Specific Aim 1: Determine feasibility of a 12-week home and telephone based intervention in older adults with mild cognitive impairment targeting both the impaired individual and their study partner to help initiate and maintain behavior change. We will recruit KUADC registry participants with MCI and their caregivers (as study partners). Behavioral interventions are more effective when there is built in social support. We will evaluate feasibility in terms of successful recruitment and retention of participants, 10% or less of technological failures, rate of participant concerns addressed by phone and at home visits, acceptability of the intervention to participants (measured by questionnaires during home visits). Specific Aim 2: Determine whether a 12-week home and telephone based intervention results in reduced total sitting time and shorter bouts of sitting in older adults with MCI and their caregivers. Electronic postural monitors will record sitting time for a duration of one week at three time points (pre-intervention, mid-intervention, and post-intervention). The intervention includes 1) feedback from baseline monitoring, 2) educational and goal setting session with the participants and research staff, 3) wrist worn monitors that alert wearers to sitting times \>30 minutes, 4) home and telephone visits to address physical, psychological, and home environment barriers to behavior change. Changes in sitting time and breaks from sitting will be compared between baseline, mid-intervention, and post-intervention measurement occasions. Specific Aim 3: Determine whether sedentary behavior intervention results in improved insulin sensitivity and glycemic control. To evaluate whether reduced sitting results in meaningful metabolic changes, we will measure postprandial insulin and glucose, and body composition, and evaluate changes from pre- to post- intervention adjusting for relevant covariates.
Study Type
INTERVENTIONAL
Allocation
RANDOMIZED
Purpose
PREVENTION
Masking
NONE
Enrollment
6
Jawbone Up is a wrist wore water resistant activity monitor.
A study team member will discuss benefits of changing sitting habits and ways to make changes to personal habits.
Devices measures postural changes over time. Participants will wear device for 7 days. The device measures time sitting, standing, and posture changes (i.e. sit-to-stand).

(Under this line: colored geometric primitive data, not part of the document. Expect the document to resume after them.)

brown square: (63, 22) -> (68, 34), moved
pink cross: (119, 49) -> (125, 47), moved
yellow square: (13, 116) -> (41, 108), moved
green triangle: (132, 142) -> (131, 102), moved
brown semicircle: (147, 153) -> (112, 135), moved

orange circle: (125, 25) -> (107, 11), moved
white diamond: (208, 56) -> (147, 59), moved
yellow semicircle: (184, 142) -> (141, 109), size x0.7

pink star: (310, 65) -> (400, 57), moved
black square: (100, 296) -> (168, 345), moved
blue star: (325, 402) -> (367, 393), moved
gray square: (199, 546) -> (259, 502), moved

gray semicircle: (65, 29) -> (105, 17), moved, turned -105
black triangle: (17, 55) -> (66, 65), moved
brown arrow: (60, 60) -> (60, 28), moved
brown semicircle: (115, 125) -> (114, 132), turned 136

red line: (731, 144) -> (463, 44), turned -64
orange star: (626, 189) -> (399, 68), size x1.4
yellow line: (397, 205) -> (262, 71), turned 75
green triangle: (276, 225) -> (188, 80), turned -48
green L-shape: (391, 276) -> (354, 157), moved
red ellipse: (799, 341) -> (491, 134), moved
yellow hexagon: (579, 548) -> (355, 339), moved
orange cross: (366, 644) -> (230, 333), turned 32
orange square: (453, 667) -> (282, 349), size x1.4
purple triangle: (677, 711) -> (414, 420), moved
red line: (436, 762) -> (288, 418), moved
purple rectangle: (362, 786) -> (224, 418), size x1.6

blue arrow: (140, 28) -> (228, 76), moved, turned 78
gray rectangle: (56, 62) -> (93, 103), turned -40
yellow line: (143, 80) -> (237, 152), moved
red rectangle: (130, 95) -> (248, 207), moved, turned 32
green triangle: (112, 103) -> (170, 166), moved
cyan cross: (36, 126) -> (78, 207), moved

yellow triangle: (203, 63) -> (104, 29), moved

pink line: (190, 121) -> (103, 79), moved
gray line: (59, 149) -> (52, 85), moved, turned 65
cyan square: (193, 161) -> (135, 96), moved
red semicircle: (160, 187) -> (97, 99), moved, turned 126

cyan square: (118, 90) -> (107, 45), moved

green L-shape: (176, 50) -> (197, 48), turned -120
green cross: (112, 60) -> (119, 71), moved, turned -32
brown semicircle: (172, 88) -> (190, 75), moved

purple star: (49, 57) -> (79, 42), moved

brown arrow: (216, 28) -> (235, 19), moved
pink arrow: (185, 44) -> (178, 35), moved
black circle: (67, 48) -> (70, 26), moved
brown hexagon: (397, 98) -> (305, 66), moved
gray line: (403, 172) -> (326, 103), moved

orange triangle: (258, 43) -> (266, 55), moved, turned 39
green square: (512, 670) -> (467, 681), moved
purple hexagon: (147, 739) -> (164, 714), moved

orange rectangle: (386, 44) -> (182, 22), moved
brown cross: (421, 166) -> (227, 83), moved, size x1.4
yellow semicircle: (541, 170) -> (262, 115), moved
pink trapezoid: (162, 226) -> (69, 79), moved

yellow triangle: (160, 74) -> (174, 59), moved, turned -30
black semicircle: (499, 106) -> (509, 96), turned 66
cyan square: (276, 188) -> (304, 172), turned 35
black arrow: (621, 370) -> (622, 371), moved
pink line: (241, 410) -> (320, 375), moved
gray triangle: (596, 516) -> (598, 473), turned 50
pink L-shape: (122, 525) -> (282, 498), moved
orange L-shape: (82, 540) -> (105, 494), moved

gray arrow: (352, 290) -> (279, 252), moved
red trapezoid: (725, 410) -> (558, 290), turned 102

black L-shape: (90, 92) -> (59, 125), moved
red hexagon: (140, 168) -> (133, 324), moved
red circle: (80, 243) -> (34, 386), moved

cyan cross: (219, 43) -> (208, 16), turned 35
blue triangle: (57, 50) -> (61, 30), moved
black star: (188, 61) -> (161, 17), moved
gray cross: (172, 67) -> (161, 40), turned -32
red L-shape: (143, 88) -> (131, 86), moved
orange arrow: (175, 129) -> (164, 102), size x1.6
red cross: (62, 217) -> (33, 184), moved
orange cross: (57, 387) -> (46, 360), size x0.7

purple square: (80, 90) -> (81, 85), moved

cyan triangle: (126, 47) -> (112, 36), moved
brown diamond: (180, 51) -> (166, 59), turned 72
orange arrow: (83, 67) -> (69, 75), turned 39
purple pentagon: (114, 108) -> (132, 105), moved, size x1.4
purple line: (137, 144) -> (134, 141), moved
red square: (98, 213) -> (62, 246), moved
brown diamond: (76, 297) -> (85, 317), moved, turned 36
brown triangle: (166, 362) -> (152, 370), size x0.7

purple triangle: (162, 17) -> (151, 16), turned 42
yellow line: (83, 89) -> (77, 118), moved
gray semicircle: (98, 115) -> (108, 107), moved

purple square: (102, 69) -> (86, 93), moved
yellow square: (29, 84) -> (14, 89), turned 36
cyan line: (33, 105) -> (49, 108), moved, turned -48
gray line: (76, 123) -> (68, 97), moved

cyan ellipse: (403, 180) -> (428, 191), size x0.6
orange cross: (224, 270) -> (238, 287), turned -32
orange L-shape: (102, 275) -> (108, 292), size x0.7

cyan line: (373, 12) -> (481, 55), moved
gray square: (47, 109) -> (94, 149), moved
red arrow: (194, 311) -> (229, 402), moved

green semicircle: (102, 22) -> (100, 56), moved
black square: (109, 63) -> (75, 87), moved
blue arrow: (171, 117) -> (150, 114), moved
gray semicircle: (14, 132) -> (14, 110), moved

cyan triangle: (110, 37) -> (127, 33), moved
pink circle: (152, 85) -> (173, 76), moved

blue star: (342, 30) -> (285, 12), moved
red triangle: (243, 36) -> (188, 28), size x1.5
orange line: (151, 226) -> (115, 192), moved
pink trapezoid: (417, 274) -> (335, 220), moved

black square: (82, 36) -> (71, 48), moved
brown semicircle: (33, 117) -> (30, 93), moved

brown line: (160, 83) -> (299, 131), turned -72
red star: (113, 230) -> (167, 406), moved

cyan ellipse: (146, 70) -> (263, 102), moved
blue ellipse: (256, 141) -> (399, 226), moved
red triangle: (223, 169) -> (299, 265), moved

University of Kansas Medical Center
Kansas City, Kansas, United States
Change in Average Daily Sitting Time
Average daily sitting time (minus sleep) at 6 weeks minus average daily sitting time (minus sleep) at baseline measured using the activPAL monitor
Time frame: Change from Baseline to Week 6
Change in Average Daily Sitting Time
Average daily sitting time (minus sleep) at 12 weeks minus average daily sitting time (minus sleep) at baseline measured using the ActivPAL monitor
Time frame: Change from Baseline to Week 12
Number of Sitting Bouts Greater Than 30 Min
Change in the number of sitting bouts greater than 30 min measured using the ActivPAL monitor
Time frame: Week 12
Change in Glucose Levels Area Under the Curve in Response to Mixed Meal Tolerance Test
The average area under the curve at week 12 minus the average area under the curve at baseline. Blood was collected at baseline (pre-mixed meal). Post-mixed meal it was collected at 15, 30, 45, 60, 90, 120 minutes. The Area Under the Curve (AUC) was computed using the trapezoidal rule as we have previously described (Burns et. al. 2012, Morris et al 2014). This results in a single AUC pre-intervention value, and a single AUC post-intervention value for each metabolic outcome measure (glucose, insulin, etc). The Area Under the Curve (AUC) for each individual is calculated as a single unitless value that results from calculating the definite integral under a timecourse curve. This method has been widely used and cited in metabolic studies for more than two decades https://doi.org/10.2337/diacare.17.2.152. This results in a single unitless AUC pre-intervention value, and a single AUC post-intervention value for each metabolic outcome response measure (glucose, insulin, etc).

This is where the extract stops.